My generation is right to demand accountability of those in power. This good impulse has sometimes, lately, involved “canceling” those who hurt and abuse others. I hope this necessary but reactionary approach can lead toward a form of healing that is ultimately more peaceful and reconciliatory. We are starving for more stories of people messing up — in a big way — and working through their sins toward a true repentance.
Without those stories, I don’t think we can even comprehend a world where real repentance is even possible.
We don’t currently live in that world, really. Harvey Weinstein isn’t paying or reconciling for his alleged manifold abuse.
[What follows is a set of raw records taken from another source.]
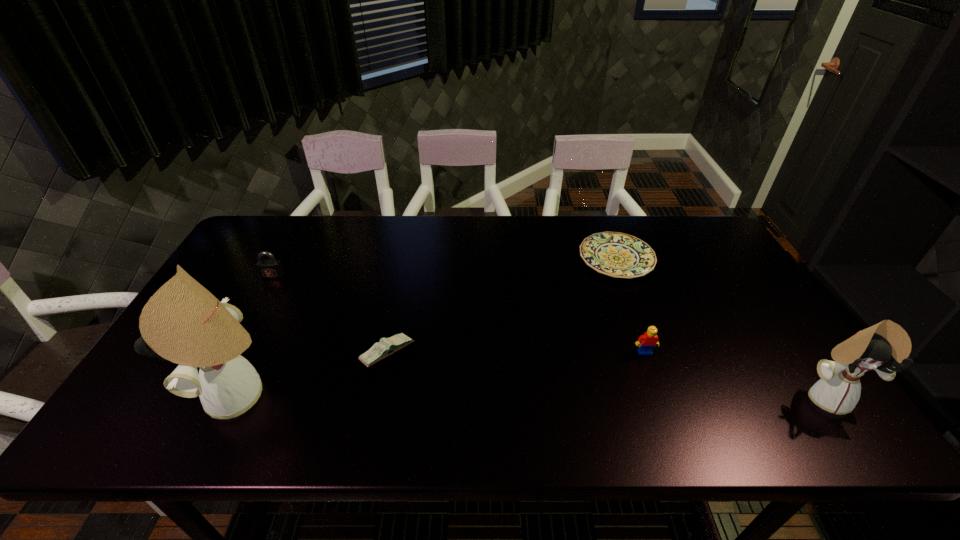 To make them evenly spaced by inserting another doll among them, please locate a free space for this new doll. Please provide its 2D coordinates. Your answer should be formatted as a tuple, i.e. [(x, y)], where the tuple contains the x and y coordinates of a point satisfying the conditions above.

[(534, 396)] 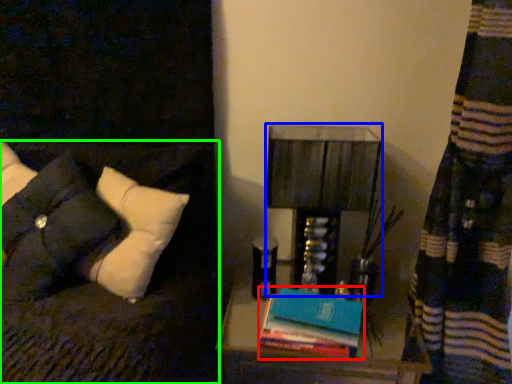 Question: Based on their relative distances, which object is farther from book (highlighted by a red box)? Choose from table lamp (highlighted by a blue box) and furniture (highlighted by a green box).

Choices:
 (A) table lamp
 (B) furniture

Answer: (B) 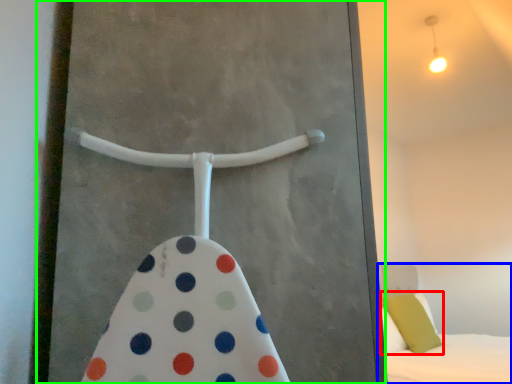 Question: Which is nearer to the pillow (highlighted by a red box)? bed (highlighted by a blue box) or screen door (highlighted by a green box).

Choices:
 (A) bed
 (B) screen door

Answer: (A) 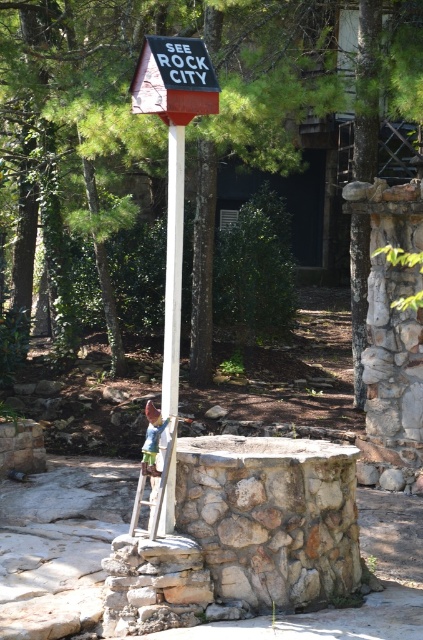 Who is taller, red painted wood sign at center or white plastic pole at center?

red painted wood sign at center

Who is shorter, red painted wood sign at center or white plastic pole at center?

With less height is white plastic pole at center.

I want to click on red painted wood sign at center, so click(x=173, y=161).

I want to click on red painted wood sign at center, so click(173, 161).

Is point (180, 84) less distant than point (131, 524)?

Yes.

The height and width of the screenshot is (640, 423). What are the coordinates of `red painted wood sign at center` in the screenshot? It's located at (173, 161).

Consider the image. Which of these two, white plastic pole at center or wooden at lower center, stands shorter?

With less height is wooden at lower center.

Does point (172, 230) lie behind point (159, 474)?

No, (172, 230) is closer to viewer.

You are a GUI agent. You are given a task and a screenshot of the screen. Output one action in this format:
    pyautogui.click(x=<x>, y=<y>)
    Task: Click on the white plastic pole at center
    This screenshot has height=640, width=423.
    Given the screenshot: What is the action you would take?
    pyautogui.click(x=173, y=269) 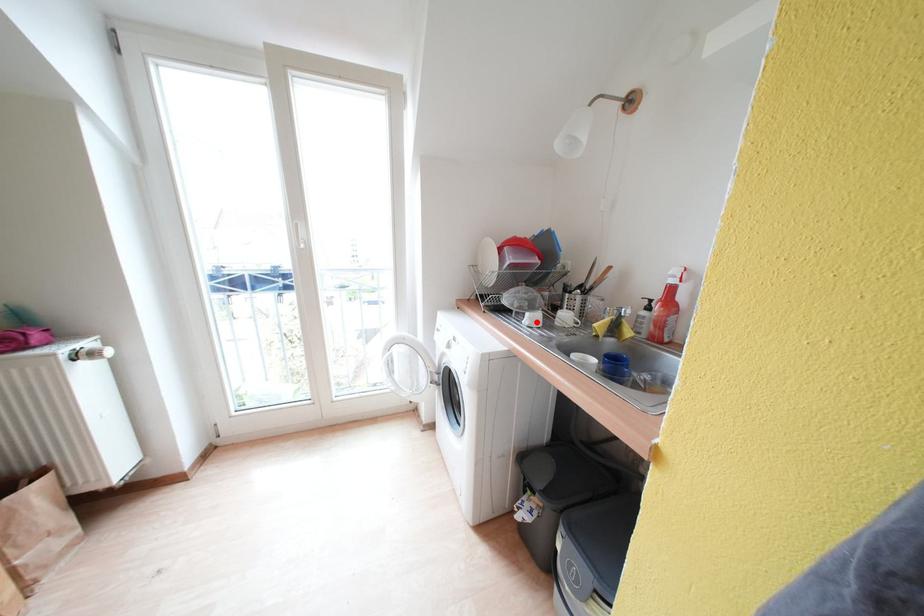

Our criminal justice system locks people away but rarely creates opportunities for true justice to be born.
But if Darth Vader can repent and turn to the Light, we should demand nothing less from the real-life villains in our world, and we should have the imagination to see them as capable of redemption in the first place. We should be able to hold space for Ben Solo’s anguished face as well as his violent outbursts. We should see and feel empathy for his guilt for killing his father and we should not pretend it is acceptable to kill your father.
It’s a special kind of anguish to sit down and watch a film that I already have such high hopes and expectations for. But in the end, I know that even if I think the resolution J.J. gives the final episode is a complete mess, I’ll be able to forgive.
If there’s one thing “Star Wars” has taught me about forgiveness, it’s that we all need it.